Job scraping & AI enrichment engine for African job markets

These details have not been verified by PyPI

Project links

Project description

ijobs-scraper

Job scraping & AI enrichment engine for African job markets.

Features

13 built-in adapters covering Kenyan job portals — API, HTML, and browser-based sources
AI enrichment via OpenAI structured outputs — extracts titles, skills, salary, categories, and more from raw listings
3-layer deduplication — source URL uniqueness, SHA-256 content hashing, and optional fuzzy matching
Async-first — all I/O uses async/await with httpx for HTTP and playwright for browser automation
Framework-agnostic — zero coupling to FastAPI, Django, or any web framework. Integrate anywhere via Protocol-based dependency injection
Type-safe — Pydantic v2 models throughout, passes mypy --strict
Cron scheduling — built-in schedule evaluation via croniter. Your app decides when and how to enqueue
Open-source — MIT licensed, designed for contributors to add new portal adapters in ~50 lines of code

Quick Start

pip install ijobs-scraper

import asyncio
from ijobs_scraper import ScraperEngine, SourceConfig, SourceType


class StubAIProvider:
    """Minimal AI provider for testing — returns mock enriched data."""

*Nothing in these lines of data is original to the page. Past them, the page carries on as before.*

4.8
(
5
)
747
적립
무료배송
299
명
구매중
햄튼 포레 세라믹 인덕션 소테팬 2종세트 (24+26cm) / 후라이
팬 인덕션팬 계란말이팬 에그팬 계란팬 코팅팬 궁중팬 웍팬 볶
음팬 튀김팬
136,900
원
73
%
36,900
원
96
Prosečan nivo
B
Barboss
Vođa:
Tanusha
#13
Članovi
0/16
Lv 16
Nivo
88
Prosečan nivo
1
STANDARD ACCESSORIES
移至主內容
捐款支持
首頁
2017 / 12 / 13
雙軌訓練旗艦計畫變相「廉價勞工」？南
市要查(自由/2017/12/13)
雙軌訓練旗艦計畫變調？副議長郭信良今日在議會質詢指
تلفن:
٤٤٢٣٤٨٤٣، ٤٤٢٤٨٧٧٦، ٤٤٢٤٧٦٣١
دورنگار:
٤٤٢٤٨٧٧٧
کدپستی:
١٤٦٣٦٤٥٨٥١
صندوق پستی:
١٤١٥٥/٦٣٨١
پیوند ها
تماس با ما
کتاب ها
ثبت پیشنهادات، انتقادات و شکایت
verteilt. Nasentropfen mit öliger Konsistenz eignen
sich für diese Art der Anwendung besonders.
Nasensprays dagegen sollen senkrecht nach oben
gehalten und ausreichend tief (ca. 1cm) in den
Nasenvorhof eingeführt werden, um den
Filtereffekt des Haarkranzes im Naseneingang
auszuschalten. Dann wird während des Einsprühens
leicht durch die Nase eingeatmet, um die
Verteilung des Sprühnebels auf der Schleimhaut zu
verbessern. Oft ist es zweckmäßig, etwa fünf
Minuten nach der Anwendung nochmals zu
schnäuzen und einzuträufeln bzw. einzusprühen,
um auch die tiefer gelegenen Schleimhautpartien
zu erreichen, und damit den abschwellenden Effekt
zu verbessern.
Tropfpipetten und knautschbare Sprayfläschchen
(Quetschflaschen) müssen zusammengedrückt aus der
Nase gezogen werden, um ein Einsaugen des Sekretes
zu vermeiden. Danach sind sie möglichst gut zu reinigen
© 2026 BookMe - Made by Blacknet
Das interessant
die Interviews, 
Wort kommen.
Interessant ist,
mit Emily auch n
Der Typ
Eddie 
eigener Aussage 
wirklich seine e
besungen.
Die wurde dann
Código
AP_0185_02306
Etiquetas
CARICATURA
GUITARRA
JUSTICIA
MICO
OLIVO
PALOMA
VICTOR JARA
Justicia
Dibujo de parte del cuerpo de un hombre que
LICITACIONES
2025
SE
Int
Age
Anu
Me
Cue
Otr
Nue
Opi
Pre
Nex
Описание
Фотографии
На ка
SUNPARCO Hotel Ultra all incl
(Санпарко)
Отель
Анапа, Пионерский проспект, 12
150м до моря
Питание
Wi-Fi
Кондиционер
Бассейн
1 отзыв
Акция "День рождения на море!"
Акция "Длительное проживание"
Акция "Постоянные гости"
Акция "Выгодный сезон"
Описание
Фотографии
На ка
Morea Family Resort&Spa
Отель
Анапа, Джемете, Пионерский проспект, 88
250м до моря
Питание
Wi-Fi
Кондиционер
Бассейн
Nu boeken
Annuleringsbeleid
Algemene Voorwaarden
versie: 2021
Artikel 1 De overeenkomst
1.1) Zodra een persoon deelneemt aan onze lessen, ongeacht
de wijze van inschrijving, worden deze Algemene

    async def structured_extract(self, system_prompt, user_prompt, json_schema):
        return {
            "title": "Software Engineer",
            "description": "A great role.",
            "company_name": "One Acre Fund",
            "company_website": None,
            "location": "Nairobi, Kenya",
            "remote_type": "hybrid",
            "employment_type": "full_time",
            "experience_level": "Mid-level",
            "salary_min": None,
            "salary_max": None,
            "currency": "KES",
            "skills": ["Python", "SQL"],
            "benefits": [],
            "category": "technology-engineering",
            "requirements": None,
            "posted_at": None,
            "expires_at": None,
        }


async def main():
    engine = ScraperEngine(ai_provider=StubAIProvider())
    source = SourceConfig(
        name="One Acre Fund",
        slug="one-acre-fund",
        adapter="greenhouse",
        source_type=SourceType.API,
        base_url="https://boards-api.greenhouse.io",
        config={"board_token": "oneacrefund"},
    )
    result = await engine.scrape_source(source)
    print(f"Found: {result.jobs_found} | Created: {result.jobs_created} | Duplicates: {result.jobs_duplicated}")


asyncio.run(main())

Supported Sources

Source	Adapter	Type	Reusable	Status
Kenya Airways	`kenya_airways`	API	No	Stable
One Acre Fund	`greenhouse`	API	Yes	Stable
Amref Health Africa	`smartrecruiters`	API	Yes	Stable
Careerjet Kenya	`careerjet`	API	Yes	Stable
ReliefWeb	`reliefweb`	API	No	Stable
BrighterMonday	`brightermonday`	HTML	No	Stable
MyJobMag Kenya	`myjobmag`	HTML	No	Stable
MyGov Kenya	`mygov`	HTML	No	Stable
Fuzu Kenya	`fuzu`	HTML	No	Stable
KCB Bank	`kcb`	HTML	No	Stable
Absa Bank	`workday`	Browser	Yes	Stable
NCBA Bank	`workday`	Browser	Yes	Stable
Impactpool	`impactpool`	Browser	No	Stable
World Vision	`world_vision`	Browser	No	Stable

14 sources, 13 adapters — Absa and NCBA share the reusable workday adapter with different config.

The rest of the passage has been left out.